What did Peter mean by saying he loved Jesus?


Friday, 5/22/15

After telling Peter, “Feed my lambs,” Jesus went on to telling him to tend and feed his sheep. Some people have surmised that the difference there was that by telling Peter to feed his lambs Jesus was telling him to educate innocent children, while in telling him to feed his sheep, Jesus was telling him to bring back older, straying Christians.

Jesus three times brought Peter to say he loved him; and we usually see that as Our Lord’s way of making Peter atone for those three times in the court of the High that Priest three times swore he did not know Jesus.
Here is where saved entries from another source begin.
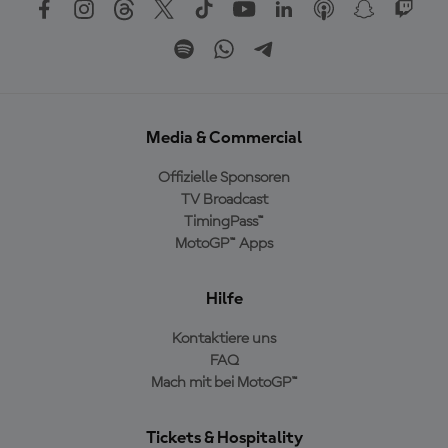
Media & Commercial
Offizielle Sponsoren
TV Broadcast
TimingPass™
MotoGP™ Apps
Hilfe
Kontaktiere uns
FAQ
Mach mit bei MotoGP™
Tickets & Hospitality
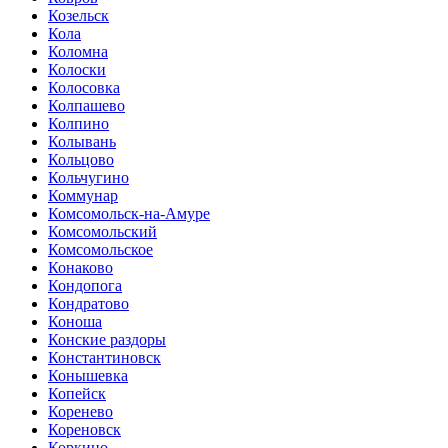
Козельск
Кола
Коломна
Колоски
Колосовка
Колпашево
Колпино
Колывань
Кольцово
Кольчугино
Коммунар
Комсомольск-на-Амуре
Комсомольский
Комсомольское
Конаково
Кондопога
Кондратово
Коноша
Конские раздоры
Константиновск
Конышевка
Копейск
Коренево
Кореновск
Коркино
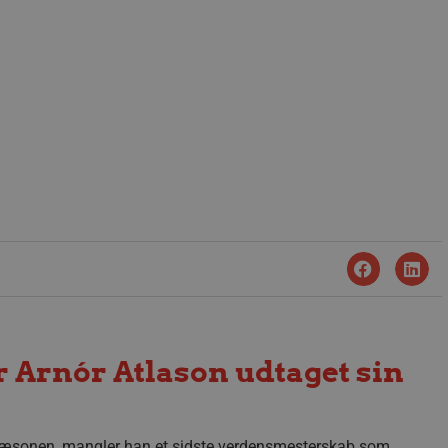
 Arnór Atlason udtaget sin
 sæsonen, mangler han et sidste verdensmesterskab som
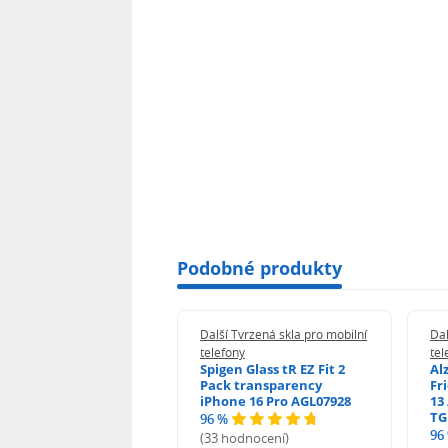
Podobné produkty
 Tvrzená skla pro mobilní
Další Tvrzená skla pro mobilní
Dal
ony
telefony
tel
guard 2.5D Glass
Spigen Glass tR EZ Fit 2
Al
Fit DustFree pro
Pack transparency
Fr
ne 17 Pro Max AGD-
iPhone 16 Pro AGL07928
13 
479BDAP3
TG
96 %
96
(33 hodnocení)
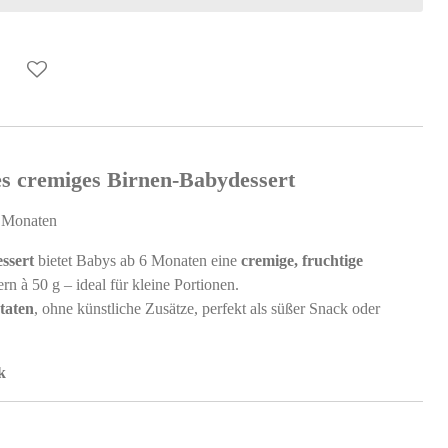
 cremiges Birnen-Babydessert
6 Monaten
ssert
bietet Babys ab 6 Monaten eine
cremige, fruchtige
rn à 50 g – ideal für kleine Portionen.
taten
, ohne künstliche Zusätze, perfekt als süßer Snack oder
k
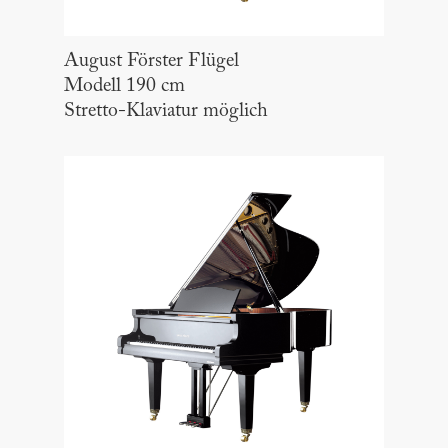
August Förster Flügel
Modell 190 cm
Stretto-Klaviatur möglich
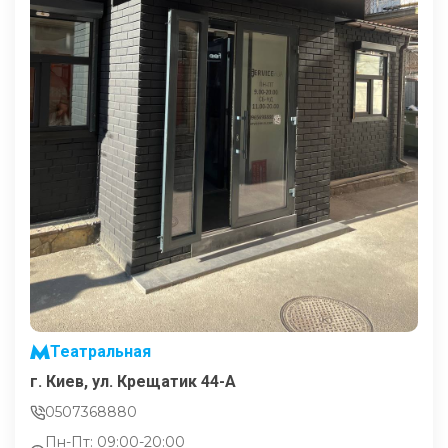
Театральная
г. Киев, ул. Крещатик 44-А
0507368880
Пн-Пт: 09:00-20:00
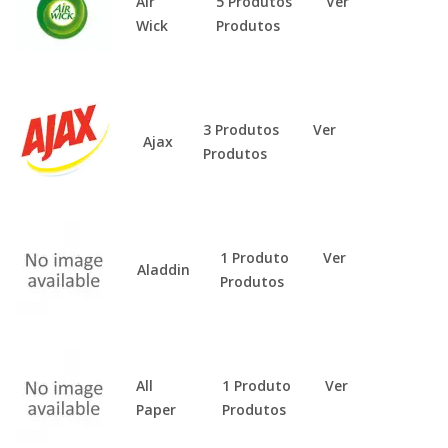
Air
5 Produtos
Ver
Wick
Produtos
3 Produtos
Ver
Ajax
Produtos
1 Produto
Ver
Aladdin
Produtos
All
1 Produto
Ver
Paper
Produtos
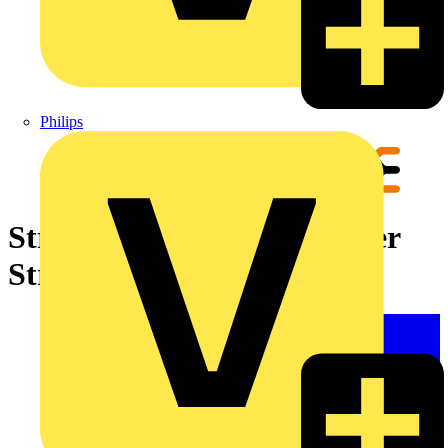
Philips
Stromwandler, geschlossener
Stromwandler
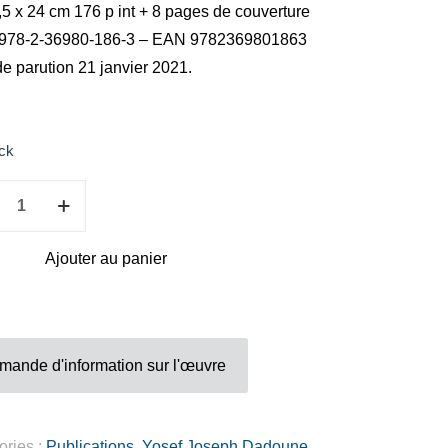
5 x 24 cm 176 p int + 8 pages de couverture
2 rue Vernier Quartier
978-2-36980-186-3 – EAN 9782369801863
Libération 06100
e parution 21 janvier 2021.
Nice France
ck
té
Inscrivez-vous sur la Newsletter
h
Ajouter au panier
ne,
Gérer mes préferences
mande d'information sur l'œuvre
.com
ories :
Publications
,
Yosef Joseph Dadoune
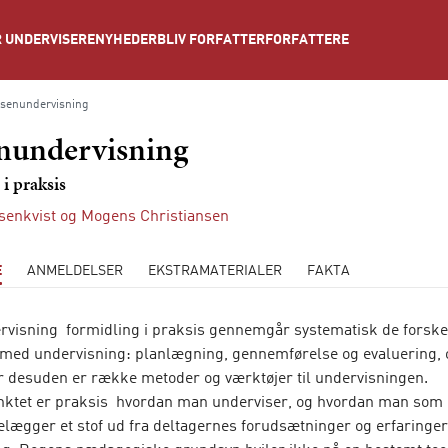
NYHEDER
BLIV FORFATTER
FORFATTERE
 UNDERVISERE
senundervisning
nundervisning
i praksis
senkvist
og
Mogens Christiansen
E
ANMELDELSER
EKSTRAMATERIALER
FAKTA
visning  formidling i praksis gennemgår systematisk de forskel
 med undervisning: planlægning, gennemførelse og evaluering, 
 desuden er række metoder og værktøjer til undervisningen.
tet er praksis  hvordan man underviser, og hvordan man som 
telægger et stof ud fra deltagernes forudsætninger og erfaringer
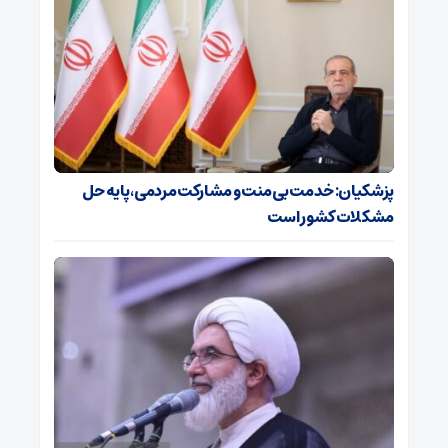
پزشکیان: خدمت بی‌منت و مشارکت مردمی، پایه حل
مشکلات کشور است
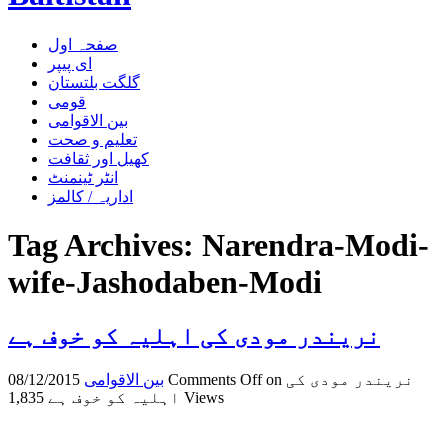
صفحہ اول
ای پیپر
گلگت بلتستان
قومی
بین الاقوامی
تعلیم و صحت
کھیل اور ثقافت
انٹر ٹینمنٹ
اداریہ / کالمز
Tag Archives:
Narendra-Modi-
wife-Jashodaben-Modi
نریندر مودی کی اہلیہ کو خوف ہے
on نریندر مودی کی
Comments Off
بین الاقوامی
08/12/2015
1,835 Views
اہلیہ کو خوف ہے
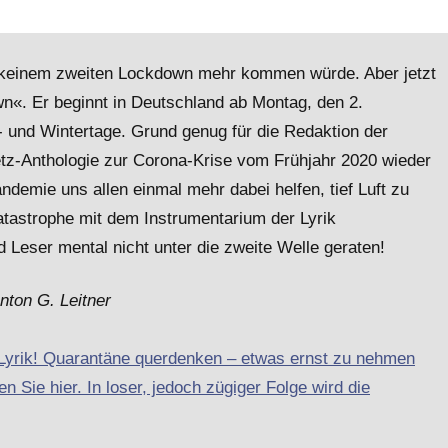
zu keinem zweiten Lockdown mehr kommen würde. Aber jetzt
n«. Er beginnt in Deutschland ab Montag, den 2.
- und Wintertage. Grund genug für die Redaktion der
etz-Anthologie zur Corona-Krise vom Frühjahr 2020 wieder
emie uns allen einmal mehr dabei helfen, tief Luft zu
atastrophe mit dem Instrumentarium der Lyrik
 Leser mental nicht unter die zweite Welle geraten!
nton G. Leitner
-Lyrik! Quarantäne querdenken – etwas ernst zu nehmen
n Sie hier. In loser, jedoch zügiger Folge wird die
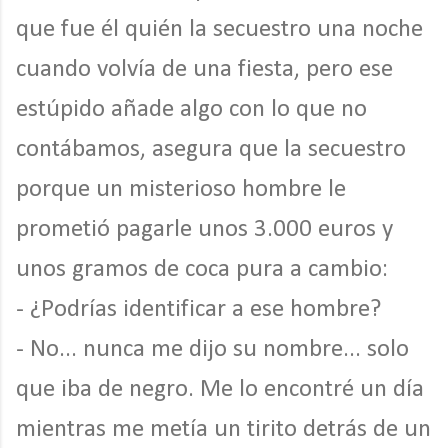
que fue él quién la secuestro una noche
cuando volvía de una fiesta, pero ese
estúpido añade algo con lo que no
contábamos, asegura que la secuestro
porque un misterioso hombre le
prometió pagarle unos 3.000 euros y
unos gramos de coca pura a cambio:
- ¿Podrías identificar a ese hombre?
- No... nunca me dijo su nombre... solo
que iba de negro. Me lo encontré un día
mientras me metía un tirito detrás de un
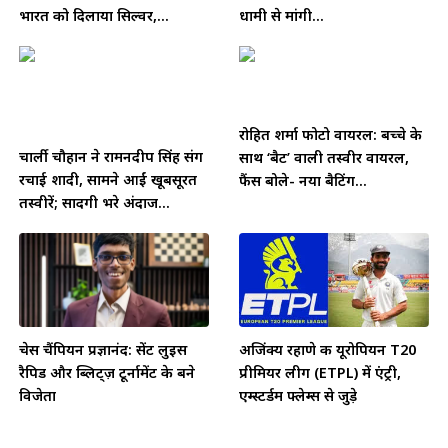
भारत को दिलाया सिल्वर,...
धामी से मांगी...
रोहित शर्मा फोटो वायरल: बच्चे के
चार्ली चौहान ने रामनदीप सिंह संग
साथ ‘बैट’ वाली तस्वीर वायरल,
रचाई शादी, सामने आईं खूबसूरत
फैंस बोले- नया बैटिंग...
तस्वीरें; सादगी भरे अंदाज...
चेस चैंपियन प्रज्ञानंद: सेंट लुइस
अजिंक्य रहाणे की यूरोपियन T20
रैपिड और ब्लिट्ज़ टूर्नामेंट के बने
प्रीमियर लीग (ETPL) में एंट्री,
विजेता
एम्स्टर्डम फ्लेम्स से जुड़े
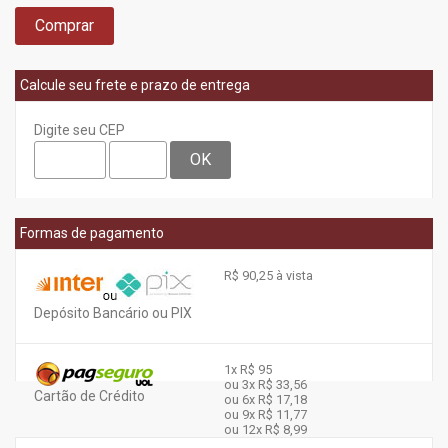
Comprar
Calcule seu frete e prazo de entrega
Digite seu CEP
OK
Formas de pagamento
R$ 90,25 à vista
Depósito Bancário ou PIX
1x
R$ 95
ou 3x
R$ 33,56
Cartão de Crédito
ou 6x
R$ 17,18
ou 9x
R$ 11,77
ou 12x
R$ 8,99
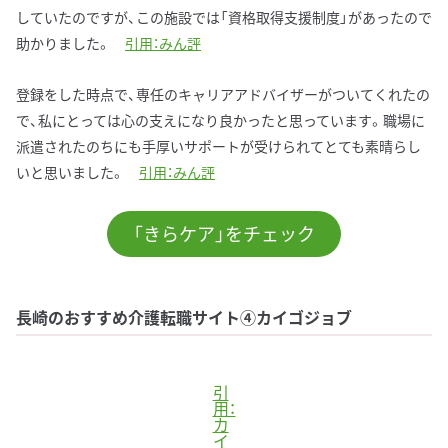
していたのですが、この施設では「資格取得支援制度」があったので
助かりました。
引用：みん評
登録をした時点で、専任のキャリアアドバイザーがついてくれたの
で、私にとっては心の支えになり良かったと思っています。職場に
派遣されたのちにも手厚いサポートが受けられてとても素晴らし
いと思いました。
引用：みん評
「きらケア」をチェック
長崎のおすすめ介護転職サイト④カイゴジョブ
引
用：
カ
イ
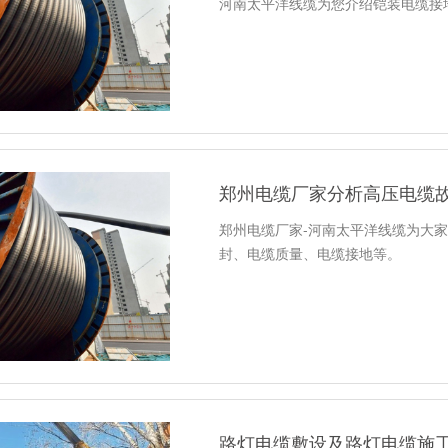
河南太平洋线缆为您介绍铠装电缆接
郑州电缆厂家分析高压电缆
郑州电缆厂家-河南太平洋线缆为大
封、电缆质量、电缆接地等。
路灯电缆敷设及路灯电缆施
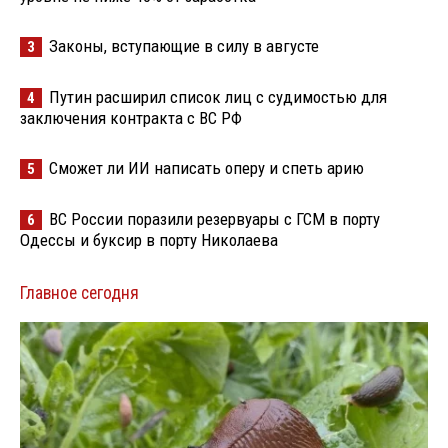
Законы, вступающие в силу в августе
3
Путин расширил список лиц с судимостью для
4
заключения контракта с ВС РФ
Сможет ли ИИ написать оперу и спеть арию
5
ВС России поразили резервуары с ГСМ в порту
6
Одессы и буксир в порту Николаева
Главное сегодня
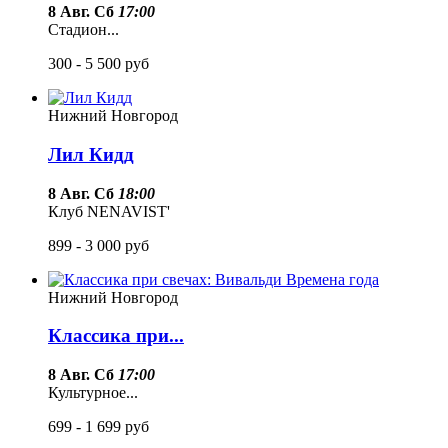
8 Авг. Сб
17:00
Стадион...
300 - 5 500
руб
Нижний Новгород
Лил Кидд
8 Авг. Сб
18:00
Клуб NENAVIST'
899 - 3 000
руб
Нижний Новгород
Классика при...
8 Авг. Сб
17:00
Культурное...
699 - 1 699
руб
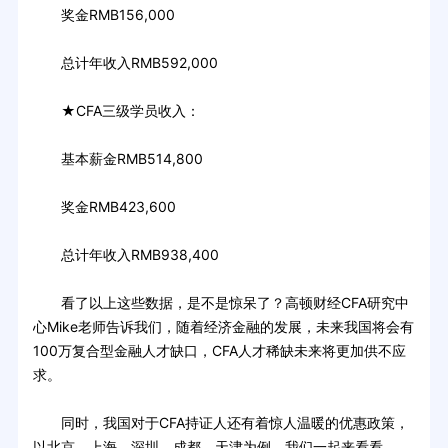
奖金RMB156,000
总计年收入RMB592,000
★CFA三级学员收入：
基本薪金RMB514,800
奖金RMB423,600
总计年收入RMB938,400
看了以上这些数据，是不是惊呆了？高顿财经CFA研究中
心Mike老师告诉我们，随着经济金融的发展，未来我国将会有
100万复合型金融人才缺口，CFA人才稀缺未来将更加供不应
求。
同时，我国对于CFA持证人还有着惊人温暖的优惠政策，
以北京、上海、深圳、成都、天津为例，我们一起来看看。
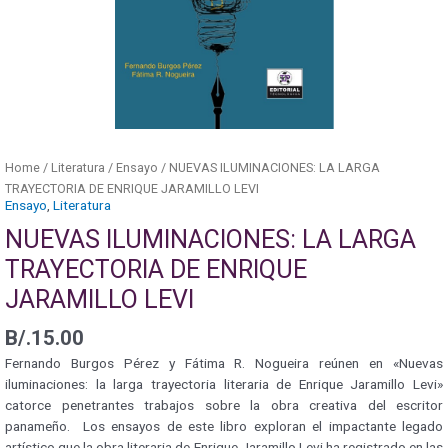
Home
/
Literatura
/
Ensayo
/ NUEVAS ILUMINACIONES: LA LARGA
TRAYECTORIA DE ENRIQUE JARAMILLO LEVI
Ensayo
,
Literatura
NUEVAS ILUMINACIONES: LA LARGA
TRAYECTORIA DE ENRIQUE
JARAMILLO LEVI
B/.
15.00
Fernando Burgos Pérez y Fátima R. Nogueira reúnen en «Nuevas
iluminaciones: la larga trayectoria literaria de Enrique Jaramillo Levi»
catorce penetrantes trabajos sobre la obra creativa del escritor
panameño. Los ensayos de este libro exploran el impactante legado
artístico que la obra literaria de Enrique Jaramillo Levi ha registrado en las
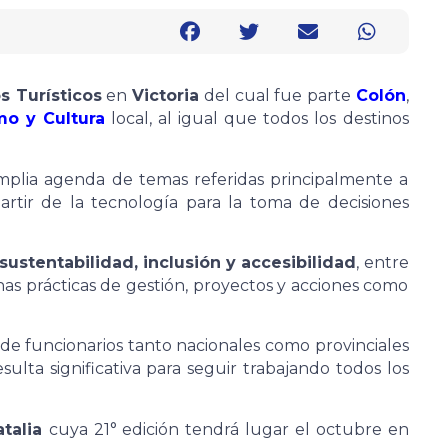
s Turísticos
en
Victoria
del cual fue parte
Colón
,
mo y Cultura
local, al igual que todos los destinos
mplia agenda de temas referidas principalmente a
artir de la tecnología para la toma de decisiones
sustentabilidad, inclusión y accesibilidad
, entre
nas prácticas de gestión, proyectos y acciones como
de funcionarios tanto nacionales como provinciales
lta significativa para seguir trabajando todos los
talia
cuya 21° edición tendrá lugar el octubre en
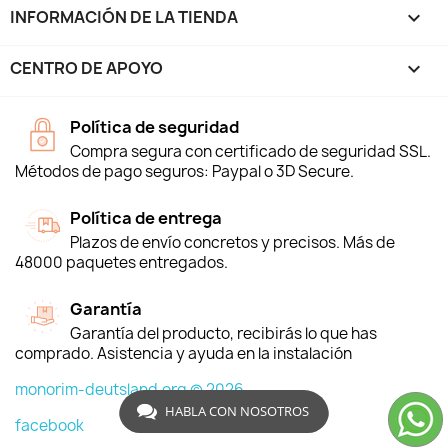
INFORMACIÓN DE LA TIENDA
keyboard_arrow_down
CENTRO DE APOYO

Política de seguridad
Compra segura con certificado de seguridad SSL.
Métodos de pago seguros: Paypal o 3D Secure.
Política de entrega
Plazos de envío concretos y precisos. Más de
48000 paquetes entregados.
Garantía
Garantía del producto, recibirás lo que has
comprado. Asistencia y ayuda en la instalación
monorim-deutsland.org © 2026
HABLA CON NOSOTROS
facebook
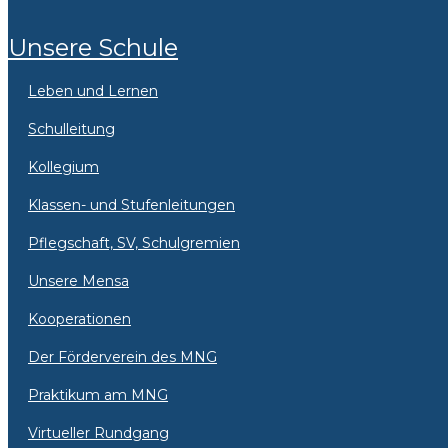
Unsere Schule
Leben und Lernen
Schulleitung
Kollegium
Klassen- und Stufenleitungen
Pflegschaft, SV, Schulgremien
Unsere Mensa
Kooperationen
Der Förderverein des MNG
Praktikum am MNG
Virtueller Rundgang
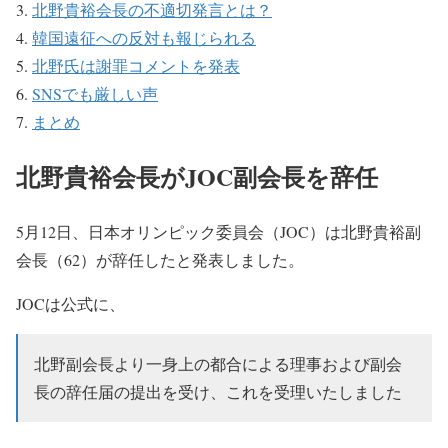
北野貴裕会長の不適切発言とは？
韓国遠征への反対も報じられる
北野氏は謝罪コメントを発表
SNSでも厳しい声
まとめ
北野貴裕会長がJOC副会長を辞任
5月12日、日本オリンピック委員会（JOC）は北野貴裕副
会長（62）が辞任したと発表しました。
JOCは公式に、
北野副会長より一身上の都合による理事および副会
長の辞任届の提出を受け、これを受理いたしました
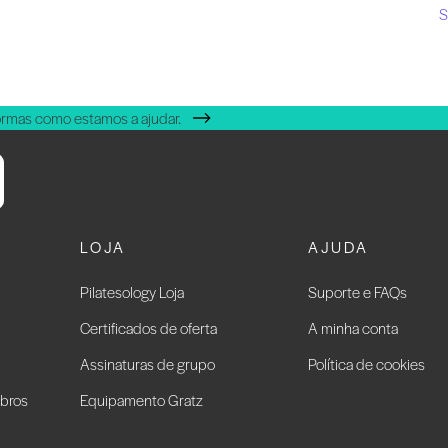
S
ormas como estamos a ajudar.
LOJA
AJUDA
Pilatesology Loja
Suporte e FAQs
Certificados de oferta
A minha conta
Assinaturas de grupo
Política de cookies
bros
Equipamento Gratz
This might be a silly question, but just what could Peter have meant by saying he loved Jesus. Or, going beyond that question, what is meant by you or I saying we love someone?

What does a little girl mean when she says, “I love jellybeans?”  Or what does she mean when she says, “I don’t like my brother, but I love him, because I have to?”

A popular song maintained that although teenagers say they are in love, they don’t know what they are talking about.” The song has a syntactically neat lyric describing that inadequacy. It says that for teenagers: “Love is a word, a word they have only heard, and can’t begin to know the meaning of.”  

Getting back to the little girls who loves jellybeans, we say that is ridiculous. We see  love as a tribute we only pay to objects possessing some nobility. Then, the little girl does not like surface things about her brother, but she does love his parentage and his immortal soul.

So, love is a reaching out to a person that is prompted by the person’s high qualities. Our loving God is a reaching out to him prompted by our seeing high qualities in his Bible, in his creation, and in response to the love he shows us.